A presença de palco  e escrachada do Caverna (vocal da banda) , com seu corote em mãos, fazia alegria dos jovens, cuspindo e dançando ao som da sua banda.

Orgasmo mais uma vez, fez um show empolgado na linha do Abbey Roça (de setembro).

No fim, cerveja , rock e diversão.

Nesse meio da insanidade, o Lo Fi foi se misturando ali no palco mesmo , com o Orgasmo.

Com Lobo tocando ao lado de Marcelo, o Lo Fi, foi mandando seu Hc/punk esporrento de tempos passados.

Com uma linguagem sonora mais direta, Paulinho (guitarra do Orgasmo) assumiu o baixo, e desceram a lenha, em faixas mais antigas do grupo.

As 2:00 da matina quem subia ao palco era o Brazattack, quarteto de Brazlândia (DF) , trouxe seu HC nervoso ,baseando seu setlist com o registro ‘Oposição Cotidiana”.

Ter saído , la do Centro Oeste do país,e passarem por aqui, já por isso mereciam uma mênção honrosa nesta resenha.

Bandaça, pesada , rápida.

Além disso teve um espaço pra uma versão do Manger Cadavre?.

Quem fecharia a noite , era o Surra.

Culpados de executarem um dos melhores no país, era nítido, que o público queria vê-los.

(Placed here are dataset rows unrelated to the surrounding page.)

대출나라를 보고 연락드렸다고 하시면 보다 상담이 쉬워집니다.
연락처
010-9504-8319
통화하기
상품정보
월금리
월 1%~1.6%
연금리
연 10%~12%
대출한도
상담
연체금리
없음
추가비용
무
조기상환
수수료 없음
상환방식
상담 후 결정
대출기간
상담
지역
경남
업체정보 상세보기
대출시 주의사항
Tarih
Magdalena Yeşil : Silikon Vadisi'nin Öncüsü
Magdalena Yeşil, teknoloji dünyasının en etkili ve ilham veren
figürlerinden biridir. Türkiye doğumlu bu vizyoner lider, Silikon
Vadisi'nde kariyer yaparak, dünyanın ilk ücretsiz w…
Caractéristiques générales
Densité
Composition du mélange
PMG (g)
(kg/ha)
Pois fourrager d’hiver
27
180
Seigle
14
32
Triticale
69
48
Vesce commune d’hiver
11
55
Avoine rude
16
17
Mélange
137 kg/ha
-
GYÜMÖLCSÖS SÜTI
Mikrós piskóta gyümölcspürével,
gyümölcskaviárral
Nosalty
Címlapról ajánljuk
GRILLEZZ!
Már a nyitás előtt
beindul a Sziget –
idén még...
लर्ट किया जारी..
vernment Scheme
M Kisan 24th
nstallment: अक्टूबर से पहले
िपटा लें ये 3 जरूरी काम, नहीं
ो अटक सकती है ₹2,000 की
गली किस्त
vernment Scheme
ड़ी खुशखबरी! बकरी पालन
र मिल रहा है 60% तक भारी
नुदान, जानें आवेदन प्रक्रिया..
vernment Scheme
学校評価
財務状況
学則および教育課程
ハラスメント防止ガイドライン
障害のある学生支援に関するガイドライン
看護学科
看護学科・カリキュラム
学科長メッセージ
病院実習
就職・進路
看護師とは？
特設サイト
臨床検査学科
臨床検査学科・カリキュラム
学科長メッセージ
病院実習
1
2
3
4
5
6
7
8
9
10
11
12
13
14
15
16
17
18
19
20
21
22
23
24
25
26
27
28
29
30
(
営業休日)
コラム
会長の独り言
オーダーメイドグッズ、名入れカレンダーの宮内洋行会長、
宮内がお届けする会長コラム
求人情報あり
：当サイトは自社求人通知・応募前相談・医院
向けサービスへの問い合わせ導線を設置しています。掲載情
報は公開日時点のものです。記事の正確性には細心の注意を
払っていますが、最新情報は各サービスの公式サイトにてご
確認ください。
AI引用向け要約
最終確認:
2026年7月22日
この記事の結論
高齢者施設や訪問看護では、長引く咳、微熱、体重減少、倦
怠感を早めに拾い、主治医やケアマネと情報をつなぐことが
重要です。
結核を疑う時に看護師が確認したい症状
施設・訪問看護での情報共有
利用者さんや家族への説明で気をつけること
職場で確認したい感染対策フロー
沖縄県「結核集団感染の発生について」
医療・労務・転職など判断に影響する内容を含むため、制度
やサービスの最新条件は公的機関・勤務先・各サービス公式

Com grandes álbuns já na boca do povo, o Surra, fez o papel com louvor.

O ponto alto, sempre com suas críticas ácidas ao governo brasileiro, a falta de emprego, o descaso com a classe pobre e trabalhadora do Brasil.

Peso, rapidez, recado dado na lata, dedo na cara.

Aqueles riffs de guitarra que falam como uma letra.

No palco , o esperado, stage dives como deve ser, um show de música rápida.

Nata , subiu ao palco , cantou e terminou com stage dive.

 

No fim , todos sobreviveram, foi uma noite foda, parabéns a todas as bandas , público e especialmente ao Soco na Fuça por nos receber! Até a próxima.